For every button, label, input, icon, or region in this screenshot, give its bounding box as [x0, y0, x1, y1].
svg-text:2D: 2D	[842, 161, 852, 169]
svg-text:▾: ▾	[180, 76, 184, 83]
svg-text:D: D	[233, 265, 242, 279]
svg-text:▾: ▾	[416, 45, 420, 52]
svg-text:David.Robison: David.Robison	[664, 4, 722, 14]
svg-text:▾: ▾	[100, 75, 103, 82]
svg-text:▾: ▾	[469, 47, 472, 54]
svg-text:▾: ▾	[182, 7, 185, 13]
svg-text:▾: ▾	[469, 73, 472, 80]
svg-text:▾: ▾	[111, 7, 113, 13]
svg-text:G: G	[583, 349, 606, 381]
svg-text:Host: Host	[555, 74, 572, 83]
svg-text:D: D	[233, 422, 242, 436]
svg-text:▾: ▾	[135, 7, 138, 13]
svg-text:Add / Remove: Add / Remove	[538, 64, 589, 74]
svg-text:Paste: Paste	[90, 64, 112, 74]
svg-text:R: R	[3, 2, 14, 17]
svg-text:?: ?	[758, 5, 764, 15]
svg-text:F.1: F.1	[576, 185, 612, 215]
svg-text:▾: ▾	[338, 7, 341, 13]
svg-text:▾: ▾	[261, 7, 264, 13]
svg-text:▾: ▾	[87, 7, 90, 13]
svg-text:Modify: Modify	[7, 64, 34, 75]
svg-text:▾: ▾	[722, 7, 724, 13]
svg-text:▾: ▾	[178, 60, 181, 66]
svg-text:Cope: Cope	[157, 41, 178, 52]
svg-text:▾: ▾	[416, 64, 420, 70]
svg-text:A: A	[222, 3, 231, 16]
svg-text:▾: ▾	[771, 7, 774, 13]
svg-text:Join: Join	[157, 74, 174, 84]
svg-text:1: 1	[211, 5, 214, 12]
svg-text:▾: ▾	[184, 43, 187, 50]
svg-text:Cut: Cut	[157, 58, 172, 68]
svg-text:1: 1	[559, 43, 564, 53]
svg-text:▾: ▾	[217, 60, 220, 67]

#### [BRIEF]
When you reply, retype each line exactly as it appears above.

#### [ANSWER AREA]
For every button, label, input, icon, or region in this screenshot, give its bounding box as [x0, y0, x1, y1].
svg-text:2D: 2D	[842, 161, 852, 169]
svg-text:▾: ▾	[180, 76, 184, 83]
svg-text:D: D	[233, 265, 242, 279]
svg-text:▾: ▾	[416, 45, 420, 52]
svg-text:David.Robison: David.Robison	[664, 4, 722, 14]
svg-text:▾: ▾	[100, 75, 103, 82]
svg-text:▾: ▾	[469, 47, 472, 54]
svg-text:▾: ▾	[182, 7, 185, 13]
svg-text:▾: ▾	[469, 73, 472, 80]
svg-text:▾: ▾	[111, 7, 113, 13]
svg-text:G: G	[583, 349, 606, 381]
svg-text:Host: Host	[555, 74, 572, 83]
svg-text:D: D	[233, 422, 242, 436]
svg-text:▾: ▾	[135, 7, 138, 13]
svg-text:Add / Remove: Add / Remove	[538, 64, 589, 74]
svg-text:Paste: Paste	[90, 64, 112, 74]
svg-text:R: R	[3, 2, 14, 17]
svg-text:?: ?	[758, 5, 764, 15]
svg-text:F.1: F.1	[576, 185, 612, 215]
svg-text:▾: ▾	[338, 7, 341, 13]
svg-text:▾: ▾	[261, 7, 264, 13]
svg-text:▾: ▾	[87, 7, 90, 13]
svg-text:Modify: Modify	[7, 64, 34, 75]
svg-text:▾: ▾	[722, 7, 724, 13]
svg-text:▾: ▾	[178, 60, 181, 66]
svg-text:Cope: Cope	[157, 41, 178, 52]
svg-text:▾: ▾	[416, 64, 420, 70]
svg-text:A: A	[222, 3, 231, 16]
svg-text:▾: ▾	[771, 7, 774, 13]
svg-text:Join: Join	[157, 74, 174, 84]
svg-text:1: 1	[211, 5, 214, 12]
svg-text:▾: ▾	[184, 43, 187, 50]
svg-text:Cut: Cut	[157, 58, 172, 68]
svg-text:1: 1	[559, 43, 564, 53]
svg-text:▾: ▾	[217, 60, 220, 67]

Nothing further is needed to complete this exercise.